Overall, the four major metropolitan areas in the Texas Triangle—Houston, DFW, Austin, and San Antonio—added 254,000 people in the last year, about 82% of Texas’s overall total. But, combined, the core counties in the four metros—Harris, Dallas, Travis, and Bexar—lost 6,000 people, while the outlying counties gained 260,000.

Dallas County took the biggest hit, losing about 25,000 people. Harris County lost 4,000—continuing a trend of stagnant population in the county. Travis County added 9,000 people, but that was only 17% of metro Austin’s population growth. Only in San Antonio, where Bexar County is predominant, did the core county experienced significant population growth. Bexar County added 14,000 people, about 40% of metro San Antonio’s overall growth.

Tarrant County, where Fort Worth is located, did add population. But if Tarrant County were added to the list of “core counties” in DFW and the Triangle, the overall pattern of population loss would be unchanged.

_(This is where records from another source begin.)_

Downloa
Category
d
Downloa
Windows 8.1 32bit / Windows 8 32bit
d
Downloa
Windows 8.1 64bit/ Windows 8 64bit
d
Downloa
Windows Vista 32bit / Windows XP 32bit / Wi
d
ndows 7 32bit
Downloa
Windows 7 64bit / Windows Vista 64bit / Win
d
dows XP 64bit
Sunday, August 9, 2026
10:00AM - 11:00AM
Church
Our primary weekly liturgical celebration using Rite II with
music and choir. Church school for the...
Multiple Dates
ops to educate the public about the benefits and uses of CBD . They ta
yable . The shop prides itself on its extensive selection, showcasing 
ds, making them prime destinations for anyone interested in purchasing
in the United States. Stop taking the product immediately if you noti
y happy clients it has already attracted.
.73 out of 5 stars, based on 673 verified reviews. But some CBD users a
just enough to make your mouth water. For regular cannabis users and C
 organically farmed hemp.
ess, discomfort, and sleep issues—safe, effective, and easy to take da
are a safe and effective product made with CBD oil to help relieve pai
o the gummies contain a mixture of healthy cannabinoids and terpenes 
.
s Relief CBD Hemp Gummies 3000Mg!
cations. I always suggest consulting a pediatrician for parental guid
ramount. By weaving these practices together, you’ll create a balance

In the Houston region, the vast majority of population growth went to the two biggest suburban counties, Montgomery and Fort Bend, which together added 53,000 people, or about 76% of the region’s population growth. Fort Bend County, which now has more than 850,000 people, added more population than any other county in Texas, closely followed by Denton (near Dallas) and Williamson (near Austin).

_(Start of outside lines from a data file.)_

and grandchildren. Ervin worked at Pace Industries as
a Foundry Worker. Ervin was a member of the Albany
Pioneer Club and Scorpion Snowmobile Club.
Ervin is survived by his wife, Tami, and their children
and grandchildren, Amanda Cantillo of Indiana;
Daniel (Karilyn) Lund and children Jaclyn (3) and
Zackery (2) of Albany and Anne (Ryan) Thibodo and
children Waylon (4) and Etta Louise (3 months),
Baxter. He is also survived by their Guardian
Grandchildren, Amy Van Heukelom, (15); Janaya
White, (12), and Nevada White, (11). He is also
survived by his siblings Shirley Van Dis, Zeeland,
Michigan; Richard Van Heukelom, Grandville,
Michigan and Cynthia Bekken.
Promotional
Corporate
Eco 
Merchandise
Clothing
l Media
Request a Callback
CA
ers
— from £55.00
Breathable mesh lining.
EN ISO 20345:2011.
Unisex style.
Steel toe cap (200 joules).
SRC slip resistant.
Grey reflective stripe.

Although the largest raw population increases came in the big suburban counties, in percentage terms some smaller suburban areas such huge population increases.

For example, Hays and Comal counties—on the I-35 corridor between Austin and San Antonio, where San Marcos and New Braunfels are located—grew by 5% in a single year. The two counties combined now have a population of about 430,000. San Marcos and New Braunfels regularly turn up as among the fastest-growing cities in the country. In the DFW area, Kaufman County, just southeast of Dallas, grew by 7%. In percentage terms, the fastest-growing counties in the Houston region were Liberty (5.7%) and Waller (4.2%), though in both cases the raw numbers were small.

The four metro areas in the Triangle combined include 33 of Texas’s 254 counties. The other 221 counties added about 55,000 people, a growth rate of 0.6%—about half the Triangle’s percentage increase. Outside the Triangle, no county added more than about 3,000 people and about 75 counties lost population.